Death By Induced Survival gene Elimination, or DISE for short, is a dormant mechanism found in every living cell. When triggered, it causes the cell to commit suicide. This breakthrough discovery could lead to the development of novel cancer therapies.
“We think this is how multicellular organisms eliminated cancer before the development of the adaptive immune system, which is about 500 million years old”, said Marcus Peter, Ph.D., Professor of Cancer Metabolism at Northwestern University and lead researcher. “It could be a fail-safe that forces rogue cells to commit suicide. We believe it is active in every cell protecting us from cancer”.

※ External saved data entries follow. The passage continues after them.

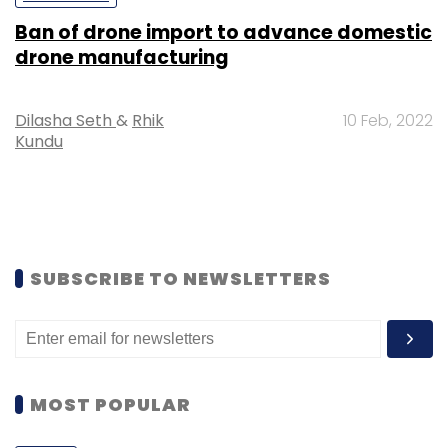
Ban of drone import to advance domestic
drone manufacturing
Dilasha Seth
&
Rhik
10 Feb, 2022
Kundu
SUBSCRIBE TO NEWSLETTERS
MOST POPULAR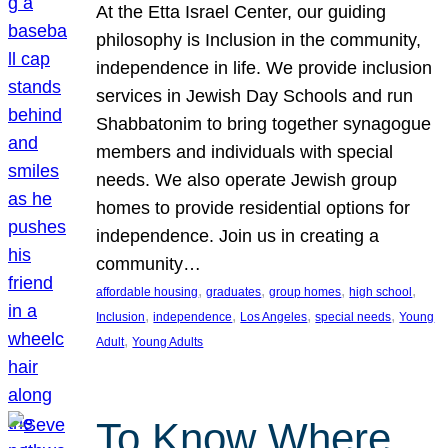
At the Etta Israel Center, our guiding
philosophy is Inclusion in the community,
independence in life. We provide inclusion
services in Jewish Day Schools and run
Shabbatonim to bring together synagogue
members and individuals with special
needs. We also operate Jewish group
homes to provide residential options for
independence. Join us in creating a
community…
, 
, 
, 
, 
affordable housing
graduates
group homes
high school
, 
, 
, 
, 
Inclusion
independence
Los Angeles
special needs
Young
, 
Adult
Young Adults
To Know Where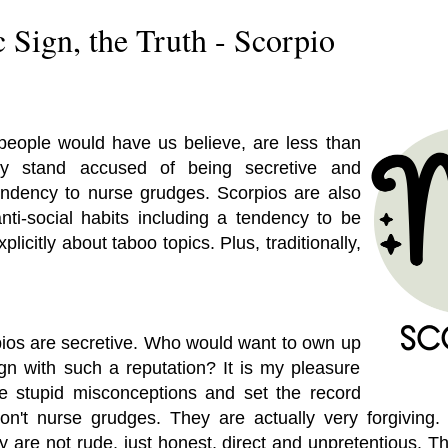
 Sign, the Truth - Scorpio
people would have us believe, are less than
hey stand accused of being secretive and
endency to nurse grudges. Scorpios are also
anti-social habits including a tendency to be
licitly about taboo topics. Plus, traditionally,
pios are secretive. Who would want to own up
ign with such a reputation? It is my pleasure
e stupid misconceptions and set the record
don't nurse grudges. They are actually very forgiving.
y are not rude, just honest, direct and unpretentious. Th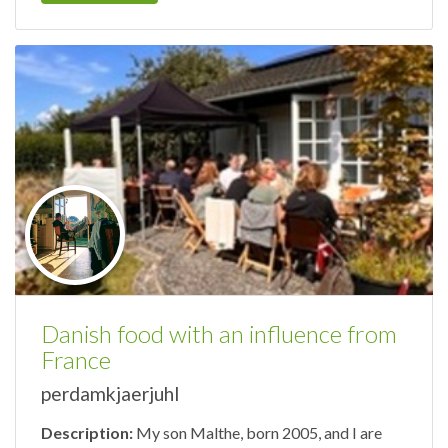
Danish food with an influence from
France
perdamkjaerjuhl
Description:
My son Malthe, born 2005, and I are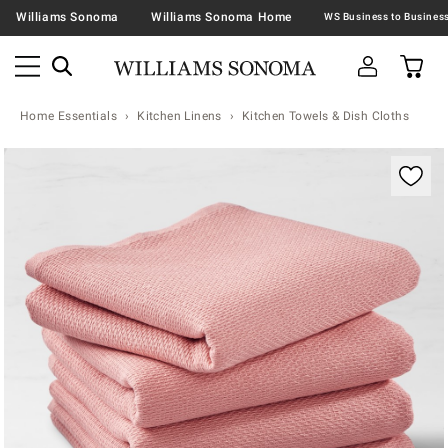
Williams Sonoma
Williams Sonoma Home
Home Essentials
Kitchen Linens
Kitchen Towels & Dish Cloths
Zoomable product image with magnification contr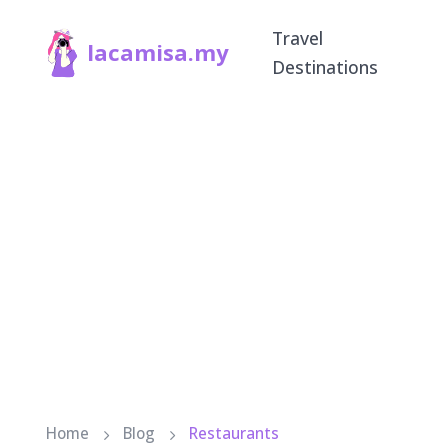
Travel
lacamisa.my
Destinations
Home
Blog
Restaurants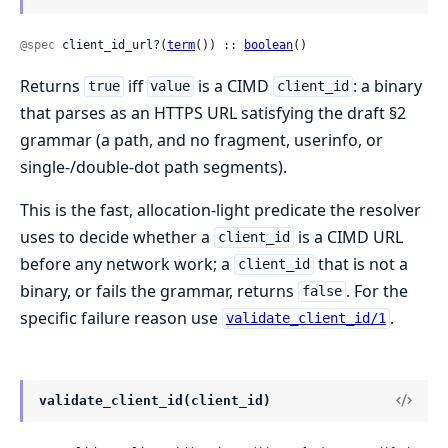
@spec
 client_id_url?(
term
()) :: 
boolean
()
Returns
iff
is a CIMD
: a binary
true
value
client_id
that parses as an HTTPS URL satisfying the draft §2
grammar (a path, and no fragment, userinfo, or
single-/double-dot path segments).
This is the fast, allocation-light predicate the resolver
uses to decide whether a
is a CIMD URL
client_id
before any network work; a
that is not a
client_id
binary, or fails the grammar, returns
. For the
false
specific failure reason use
.
validate_client_id/1
validate_client_id(client_id)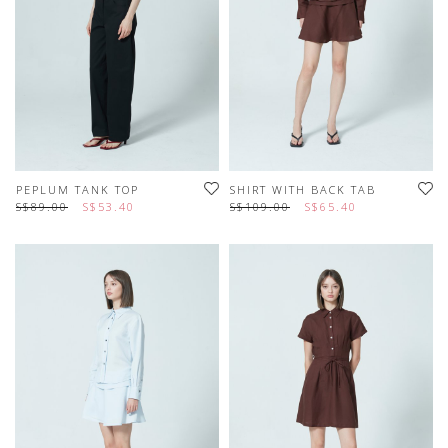
PEPLUM TANK TOP
SHIRT WITH BACK TAB
S$89.00
S$53.40
S$109.00
S$65.40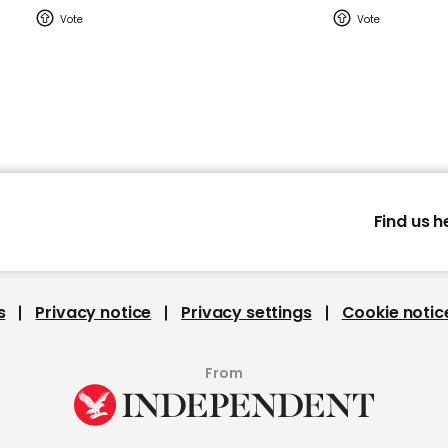
Find us h
s
Privacy notice
Privacy settings
Cookie notic
From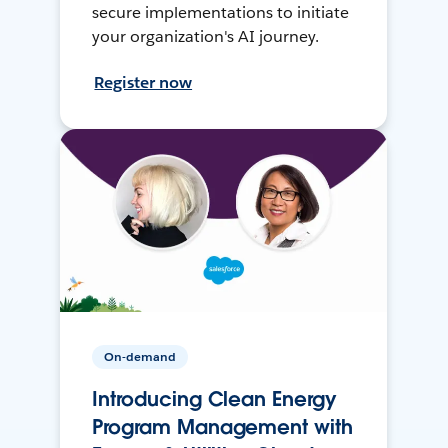
secure implementations to initiate
your organization's AI journey.
Register now
On-demand
Introducing Clean Energy
Program Management with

The key lies with tiny molecules that contain RNA information, called small interfering (si)RNAs, which can obstruct the actions of several genes associated with the growth of malignant cells. siRNAs act as assassin molecules, eliminating the genes required for cell survival and at the same time activating multiple death cell pathways in parallel.
To test this approach, Dr. Marcus used nanoparticles to deliver the molecules to mice bearing human ovarian cancer. The treatment strongly reduced the tumor growth with no toxicity to surrounding healthy tissue. Even more importantly, the tumors did not develop resistance to this form of cancer treatment.
“Our research may be tapping into one of nature’s original kill switches, and we hope the impact will affect many cancers”.
This sort of therapy would forgo the use of chemo or radiation, eliminating all the negative side effects associated with these procedures. The “kill switch” method could be highly successful where other cutting-edge medications or advanced therapy approaches generally fail, with aggressive cancers like lung, brain, ovarian and pancreatic.